• **Exercise description**: Going through the entries below, tally the lines that hold the word "Download" and state the result alone.

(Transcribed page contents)

===

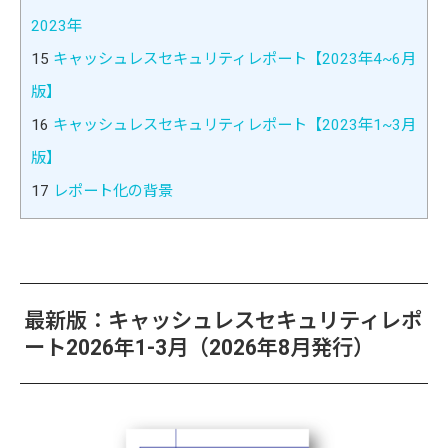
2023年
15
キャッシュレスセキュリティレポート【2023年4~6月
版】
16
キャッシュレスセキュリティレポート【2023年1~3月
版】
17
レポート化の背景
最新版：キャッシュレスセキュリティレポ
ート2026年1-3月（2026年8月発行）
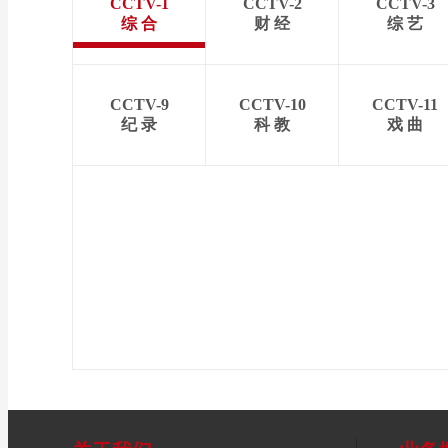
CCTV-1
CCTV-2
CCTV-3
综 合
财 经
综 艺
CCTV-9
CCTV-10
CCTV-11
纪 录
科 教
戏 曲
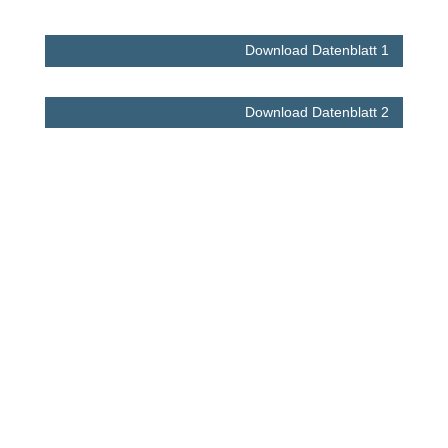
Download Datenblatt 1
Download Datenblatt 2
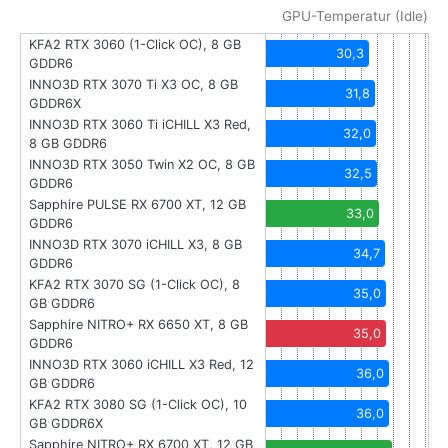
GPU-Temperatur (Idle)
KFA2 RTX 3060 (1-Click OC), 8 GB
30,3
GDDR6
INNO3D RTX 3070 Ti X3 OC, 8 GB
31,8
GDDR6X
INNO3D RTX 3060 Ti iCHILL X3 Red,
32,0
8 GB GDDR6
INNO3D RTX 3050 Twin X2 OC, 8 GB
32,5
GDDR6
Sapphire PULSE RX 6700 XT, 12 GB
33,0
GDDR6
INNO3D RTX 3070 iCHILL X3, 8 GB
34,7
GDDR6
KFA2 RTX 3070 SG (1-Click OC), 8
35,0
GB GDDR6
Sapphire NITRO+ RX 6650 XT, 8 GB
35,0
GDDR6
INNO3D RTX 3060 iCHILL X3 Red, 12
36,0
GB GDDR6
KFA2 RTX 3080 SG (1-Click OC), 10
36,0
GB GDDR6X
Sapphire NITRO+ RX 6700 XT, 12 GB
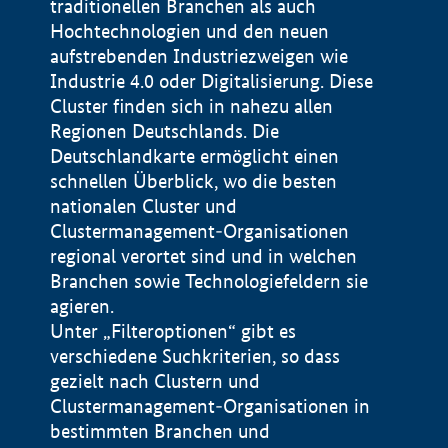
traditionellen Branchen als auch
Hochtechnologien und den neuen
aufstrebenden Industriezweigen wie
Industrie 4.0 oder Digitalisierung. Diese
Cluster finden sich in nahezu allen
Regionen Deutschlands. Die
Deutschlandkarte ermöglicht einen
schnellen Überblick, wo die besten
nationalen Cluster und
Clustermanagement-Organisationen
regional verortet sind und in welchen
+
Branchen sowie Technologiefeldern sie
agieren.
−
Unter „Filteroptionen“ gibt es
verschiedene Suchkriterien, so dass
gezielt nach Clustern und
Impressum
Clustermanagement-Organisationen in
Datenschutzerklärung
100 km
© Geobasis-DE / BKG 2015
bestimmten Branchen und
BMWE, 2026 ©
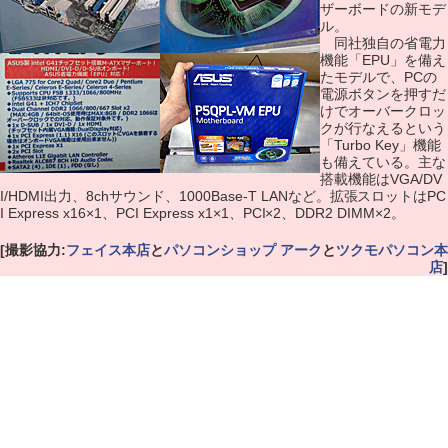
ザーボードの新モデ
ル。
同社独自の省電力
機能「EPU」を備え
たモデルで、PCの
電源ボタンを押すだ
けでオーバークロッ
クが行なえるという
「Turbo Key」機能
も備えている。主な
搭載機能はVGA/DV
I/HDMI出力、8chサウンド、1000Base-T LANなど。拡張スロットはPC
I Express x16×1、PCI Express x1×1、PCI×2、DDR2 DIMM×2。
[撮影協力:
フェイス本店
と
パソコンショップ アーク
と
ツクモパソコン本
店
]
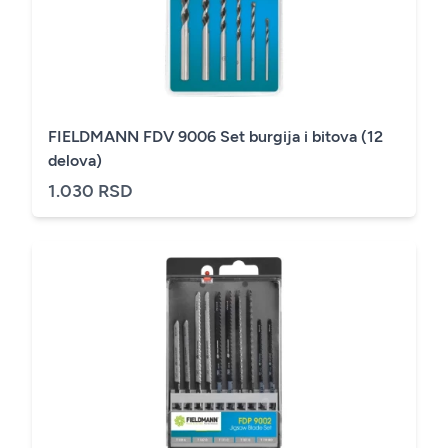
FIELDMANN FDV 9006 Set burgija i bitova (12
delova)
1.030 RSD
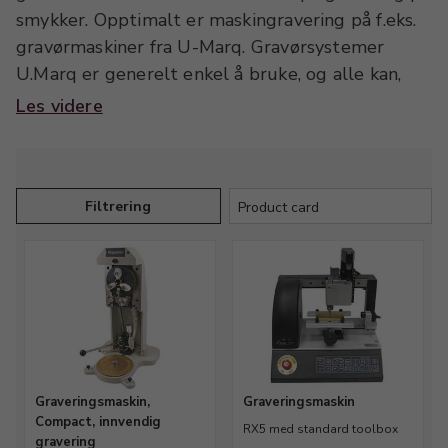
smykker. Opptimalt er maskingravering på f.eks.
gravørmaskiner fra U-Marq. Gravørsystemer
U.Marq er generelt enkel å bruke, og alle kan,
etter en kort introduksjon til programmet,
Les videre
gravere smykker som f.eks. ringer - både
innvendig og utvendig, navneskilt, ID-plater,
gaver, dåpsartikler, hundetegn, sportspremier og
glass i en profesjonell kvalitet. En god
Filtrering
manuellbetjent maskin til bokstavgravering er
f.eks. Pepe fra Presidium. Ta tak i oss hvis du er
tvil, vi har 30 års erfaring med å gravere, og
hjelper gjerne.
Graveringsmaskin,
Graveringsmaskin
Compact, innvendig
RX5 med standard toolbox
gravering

===

• **Solution**: 2